Also, any other input on the lights themselves would be great. So far they sound like a good deal.

Thanks,
Patrick
 
Even if you could get it drilled with enough holes to support the airflow you couldn't rest a light fixture on it after that anyway. Not to mention the stress you would put on the glass each time you tried to take it off the tank, clean it, stand it up, etc.

That's just a disaster waiting to happen. And if it shatters and falls in the tank... clear glass shards in clear water + human hands and swimming fish = red water
 
I wouldnt bother drilling the the glass top it would accumulate too much salt creep there by cutting down on its effectiveness of the light . It really would not do much harm to the glass but it is just cheeper to use egg crate if you dont like the color of it paint it black problem solved :)
 
Even if you could get it drilled with enough holes to support the airflow you couldn't rest a light fixture on it after that anyway....

Unless it's a normal output fluorescent - which it isn't since we're talking Satellite CFs - you don't want to rest the fixture right on the glass anyway. The heat from even just the CF bulbs will eventually crack/break the glass. THEN, not only do you have glass in the tank, but your light fixture. At that point, the glass in the tank is the least of your issues.

Whatever your covering of choice, use legs on the fixture and support it off your tank frame.
 
'It really would not do much harm to the glass'

I would respectfully disagree. Every orifice introduced to a horizontal plane weakens the plane. That weakness is exacerbated as the length to width correlation is increased. Not to mention how the thickness of the plan and the tensile strength of the material contributes.

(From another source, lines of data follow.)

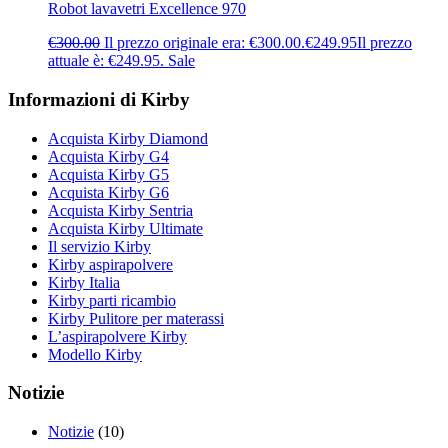
Robot lavavetri Excellence 970
€
300.00
Il prezzo originale era: €300.00.
€
249.95
Il prezzo
attuale è: €249.95.
Sale
Informazioni di Kirby
Acquista Kirby Diamond
Acquista Kirby G4
Acquista Kirby G5
Acquista Kirby G6
Acquista Kirby Sentria
Acquista Kirby Ultimate
Il servizio Kirby
Kirby aspirapolvere
Kirby Italia
Kirby parti ricambio
Kirby Pulitore per materassi
L’aspirapolvere Kirby
Modello Kirby
Notizie
Notizie
(10)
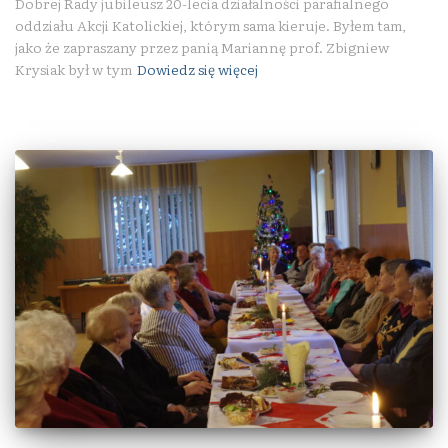
Dobrej Rady jubileusz 20-lecia działalności parafialnego
oddziału Akcji Katolickiej, którym sama kieruje. Byłem tam,
jako że zapraszany przez panią Mariannę prof. Zbigniew
Krysiak był w tym
Dowiedz się więcej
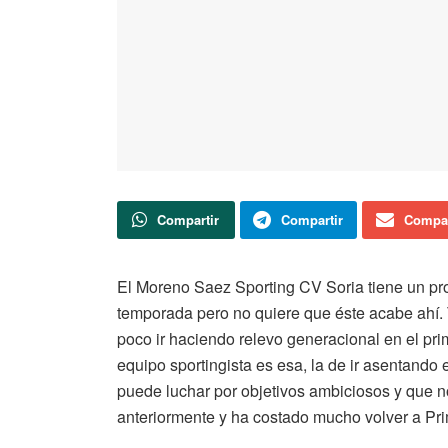
Compartir
Compartir
Compar
El Moreno Saez Sporting CV Soria tiene un pr
temporada pero no quiere que éste acabe ahí. 
poco ir haciendo relevo generacional en el prim
equipo sportingista es esa, la de ir asentand
puede luchar por objetivos ambiciosos y que 
anteriormente y ha costado mucho volver a Prim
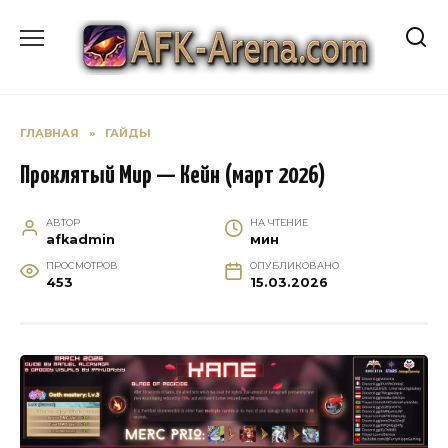
Перейти
к
содержанию
ГЛАВНАЯ
»
ГАЙДЫ
Проклятый Мир — Кейн (март 2026)
АВТОР
НА ЧТЕНИЕ
afkadmin
мин
ПРОСМОТРОВ
ОПУБЛИКОВАНО
453
15.03.2026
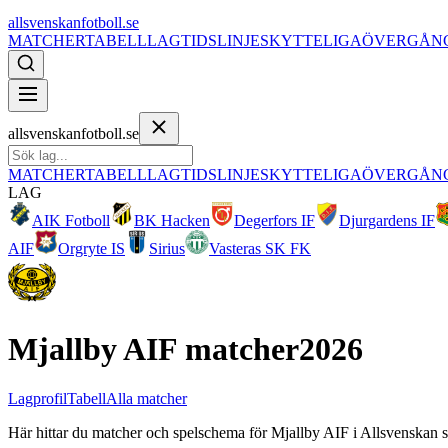
allsvenskanfotboll.se
MATCHER
TABELL
LAG
TIDSLINJE
SKYTTELIGA
ÖVERGÅN
allsvenskanfotboll.se
MATCHER
TABELL
LAG
TIDSLINJE
SKYTTELIGA
ÖVERGÅN
LAG
AIK Fotboll
BK Hacken
Degerfors IF
Djurgardens IF
AIF
Orgryte IS
Sirius
Vasteras SK FK
Mjallby AIF
matcher
2026
Lagprofil
Tabell
Alla matcher
Här hittar du matcher och spelschema för
Mjallby AIF
i
Allsvenskan
s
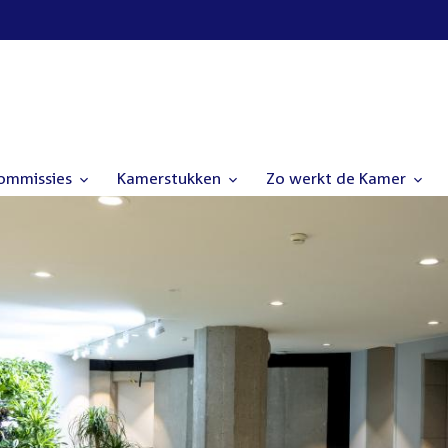
commissies
Kamerstukken
Zo werkt de Kamer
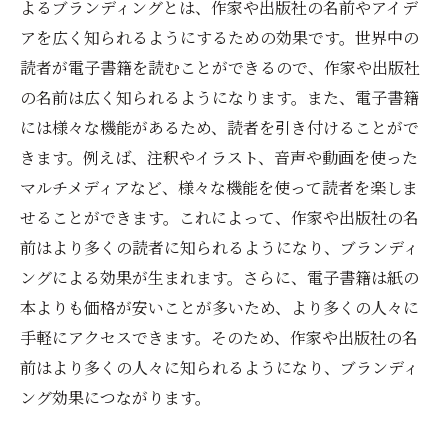
よるブランディングとは、作家や出版社の名前やアイデ
アを広く知られるようにするための効果です。世界中の
読者が電子書籍を読むことができるので、作家や出版社
の名前は広く知られるようになります。また、電子書籍
には様々な機能があるため、読者を引き付けることがで
きます。例えば、注釈やイラスト、音声や動画を使った
マルチメディアなど、様々な機能を使って読者を楽しま
せることができます。これによって、作家や出版社の名
前はより多くの読者に知られるようになり、ブランディ
ングによる効果が生まれます。さらに、電子書籍は紙の
本よりも価格が安いことが多いため、より多くの人々に
手軽にアクセスできます。そのため、作家や出版社の名
前はより多くの人々に知られるようになり、ブランディ
ング効果につながります。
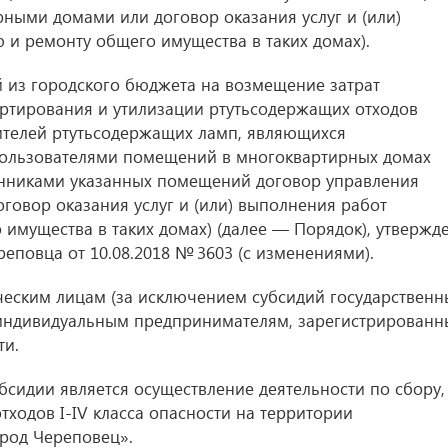
ными домами или договор оказания услуг и (или)
и ремонту общего имущества в таких домах).
 из городского бюджета на возмещение затрат
ртирования и утилизации ртутьсодержащих отходов
ителей ртутьсодержащих ламп, являющихся
пользователями помещений в многоквартирных домах
нниками указанных помещений договор управления
овор оказания услуг и (или) выполнения работ
имущества в таких домах) (далее — Порядок), утвержд
ереповца
от 10.08.2018
№ 3603 (с изменениями).
ческим лицам (за исключением субсидий государствен
индивидуальным предпринимателям, зарегистрирован
ти.
бсидии является осуществление деятельности по сбору,
ходов I-IV класса опасности на территории
род Череповец».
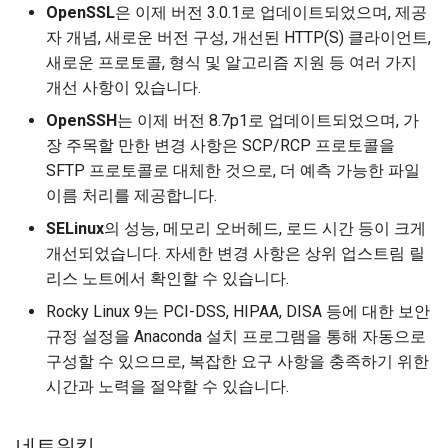
OpenSSL
은 이제 버전 3.0.1로 업데이트되었으며, 제공
Package Management
자 개념, 새로운 버전 구성, 개선된 HTTP(S) 클라이언트,
새로운 프로토콜, 형식 및 알고리즘 지원 등 여러 가지
Rocky Linux 9 설치
개선 사항이 있습니다.
Rocky Linux 10 (Red Quartz)
OpenSSH
는 이제 버전 8.7p1로 업데이트되었으며, 가
– Minimum Hardware
장 주목할 만한 변경 사항은 SCP/RCP 프로토콜을
Requirements
SFTP 프로토콜로 대체한 것으로, 더 예측 가능한 파일
이름 처리를 제공합니다.
Proxies
SELinux
의 성능, 메모리 오버헤드, 로드 시간 등이 크게
개선되었습니다. 자세한 변경 사항은 상위 업스트림 릴
Repositories
리스 노트에서 확인할 수 있습니다.
Security
Rocky Linux 9는 PCI-DSS, HIPAA, DISA 등에 대한 보안
규정 설정을 Anaconda 설치 프로그램을 통해 자동으로
Troubleshooting
구성할 수 있으므로, 복잡한 요구 사항을 충족하기 위한
시간과 노력을 절약할 수 있습니다.
Virtualization
네트워킹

When drilling the verticle plan of an aquarium (which is must thicker than a glass canopy), it is the strength of the bulkhead that spans the opening and makes up for the loss of structure.

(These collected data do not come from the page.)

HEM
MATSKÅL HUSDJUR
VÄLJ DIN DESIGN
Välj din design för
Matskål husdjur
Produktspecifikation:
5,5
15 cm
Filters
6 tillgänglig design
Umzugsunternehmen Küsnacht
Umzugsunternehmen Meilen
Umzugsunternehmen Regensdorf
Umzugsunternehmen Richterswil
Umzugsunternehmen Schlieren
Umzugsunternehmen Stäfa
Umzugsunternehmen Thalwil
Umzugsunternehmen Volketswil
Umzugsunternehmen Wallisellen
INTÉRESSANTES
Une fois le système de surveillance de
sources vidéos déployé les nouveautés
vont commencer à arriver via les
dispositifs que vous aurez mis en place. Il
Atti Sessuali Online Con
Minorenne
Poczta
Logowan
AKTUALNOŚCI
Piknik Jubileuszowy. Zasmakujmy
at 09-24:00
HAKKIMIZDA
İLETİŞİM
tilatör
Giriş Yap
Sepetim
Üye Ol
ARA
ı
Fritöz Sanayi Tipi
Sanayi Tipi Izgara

Again, do not drill multiple holes in a sheet of glass and expect it to perform as it did before. Or even close. Especially when the use of that glass is in the horizontal position and relatively thin. You will lose structural integrity, you will see cracks begin to appear spreading from the hole locations and you will eventually have a failure unless some other bridging of the structure is introduced
 
'It really would not do much harm to the glass'

I would respectfully disagree. Every orifice introduced to a horizontal plane weakens the plane. That weakness is exacerbated as the length to width correlation is increased. Not to mention how the thickness of the plan and the tensile strength of the material contributes.

When drilling the verticle plan of an aquarium (which is must thicker than a glass canopy), it is the strength of the bulkhead that spans the opening and makes up for the loss of structure.

Again, do not drill multiple holes in a sheet of glass and expect it to perform as it did before. Or even close. Especially when the use of that glass is in the horizontal position and relatively thin. You will lose structural integrity, you will see cracks begin to appear spreading from the hole locations and you will eventually have a failure unless some other bridging of the structure is introduced
WOW I never knew that thank you :) I was always under the impression that as long as you dont put alot into it hole wise it would be fine , Either way Like kurt said use the legs it also helps to get air circulation around the light :)
 
Either way Like kurt said use the legs it also helps to get air circulation around the light

Yes, I am definitely going to order the legs with the light. Sounds like I'll avoid the glass canopy for now. My only concern with using the egg crate or no top is the water tends to evaporate a lot faster. Well that, and I'm sure our cat would love no top.